3.2. Evaluation Metric

In the performance evaluation of the model, both CSR and OSR performance should be considered comprehensively. This study employs three evaluation metrics: Normalized Accuracy (NA), Normalized F1 Score (NF1), and Youden’s Index (J) [12].

Normalized Accuracy (NA):

A_{u}

is defined as the proportion of correctly categorized unknown samples to the total number of unknown samples, as expressed in (16).

A_{k}

is defined as the proportion of correctly categorized known samples to the total number of known samples, as shown in (17). NA provides a comprehensive evaluation of both Close-Set and Open-Set Recognition performance, calculated as a weighted sum of

A_{k}

and

A_{u}

, as shown in (18).

A_{u} = \frac{T_{u}}{T_{u} + F_{u}}

(16)

A_{k} = \frac{\sum_{i = 1}^{N} (T P_{i} + T N_{i})}{\sum_{i = 1}^{N} (T P_{i} + F P_{i} + T N_{i} + F N_{i})}

(17)

N A = α A_{k} + (1 - α) A_{u}

(18)

In this case, TP, TN, FP, and FN stand for the true positives, true negatives, false positives, and false negatives of known samples, respectively.

α

is the weighting coefficient for

A_{k}

and

A_{u}

, with a range of (0, 1). Considering that the closed-set classification ability and the unknown class detection ability in the Open-Set Recognition task are of equal importance, this paper experimentally selects

α

= 0.5 to balance the contribution of both in the comprehensive evaluation.

Normalized F1 Score (NF1): The precision (P) and recall (R) harmonic means are called NF1. Unknown classes are treated as an extra simple class when used to assess the OSR task. It can be calculated using (21).
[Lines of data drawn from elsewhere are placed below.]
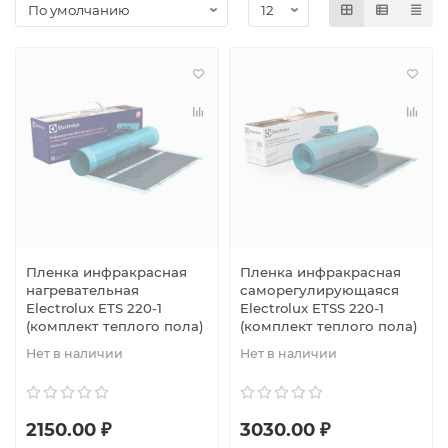
Пленка инфракрасная
Пленка инфракрасная
нагревательная
саморегулирующаяся
Electrolux ETS 220-1
Electrolux ETSS 220-1
(комплект теплого пола)
(комплект теплого пола)
Нет в наличии
Нет в наличии
2150.00 ₽
3030.00 ₽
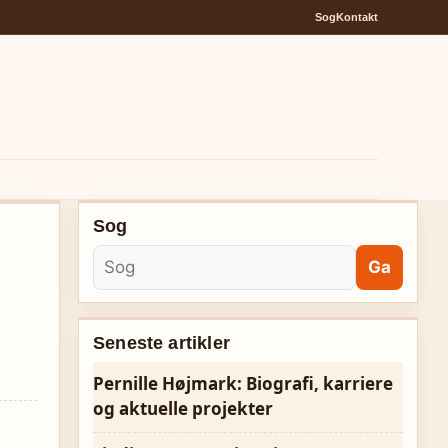
Sog
Kontakt
Sog
Ga
Seneste artikler
Pernille Højmark: Biografi, karriere
og aktuelle projekter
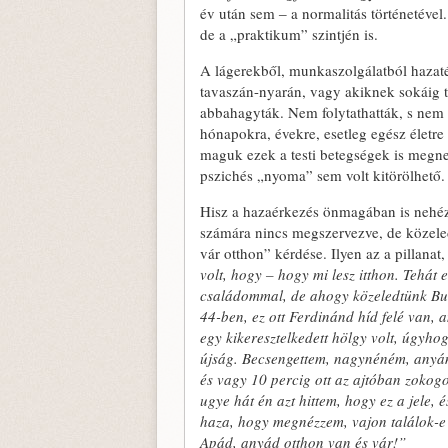
év után sem ‒ a normalitás történetével
de a „praktikum” szintjén is.
A lágerekből, munkaszolgálatból hazatér
tavaszán-nyarán, vagy akiknek sokáig ta
abbahagyták. Nem folytathatták, s nem i
hónapokra, évekre, esetleg egész életre
maguk ezek a testi betegségek is megneh
pszichés „nyoma” sem volt kitörölhető.
Hisz a hazaérkezés önmagában is nehéz.
számára nincs megszervezve, de közeledv
vár otthon” kérdése. Ilyen az a pillanat
volt, hogy – hogy mi lesz itthon. Tehát
családommal, de ahogy közeledtünk Buda
44-ben, ez ott Ferdinánd híd felé van, 
egy kikeresztelkedett hölgy volt, úgyh
újság. Becsengettem, nagynéném, anyám s
és vagy 10 percig ott az ajtóban zokog
ugye hát én azt hittem, hogy ez a jele, 
haza, hogy megnézzem, vajon találok-e va
Apád, anyád otthon van és vár!”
P = \frac{1}{N} \sum_{i = 1}^{N} \frac{T P_{i}}{T P_{i} + F P_{i}}

(19)

R = \frac{1}{N} \sum_{i = 1}^{N} \frac{T P_{i}}{T P_{i} + F N_{i}}

(20)

N F 1 = 2 \frac{P \times R}{P + R}

(21)

Better categorization performance is indicated by higher NF1 values, which range from 0 to 1. Notably, NF1 is unaffected by changes in TN, although TN remains an important factor influencing OSR performance. To address this, Scherreik and Rigling proposed the use of the Youden’s index (J) for a more comprehensive evaluation of the unknown class, which is calculated from specificity (S) and recall (R) [33]. The definitions of S and J are given in (22) and (23), respectively. J denotes the ability of the algorithm to avoid failure, bounded by (−1, 1), with a higher value indicating a higher resistance to failure.

S = \frac{T N}{F P + T N}

(22)

J = S + R - 1

(23)

4. Experiment

4.1. CWRU Experimental Data and Task Description

The CWRU experimental setup [34] consists of a 1.5 KW (2HP) motor, a torque transducer and decoder, and a power meter, as shown in Figure 5. Due to the extremely large amount of data in the CWRU dataset, after consideration, this paper selects the acceleration dataset with a sampling frequency of 12 kHz, a load of 1 HP, and a drive end (DE), in which three damage diameters of the inner ring failure data, the outer ring failure data, and the rolling element failure data are selected, making a total of nine types of failure data and one type of normal data. Compared with the types of failures that may occur in actual rolling bearings, the 10 types selected in this paper, although limited in number, are sufficient to verify the feasibility and effectiveness of the OSR framework based on SMCPL-ECA-DPC proposed in this paper.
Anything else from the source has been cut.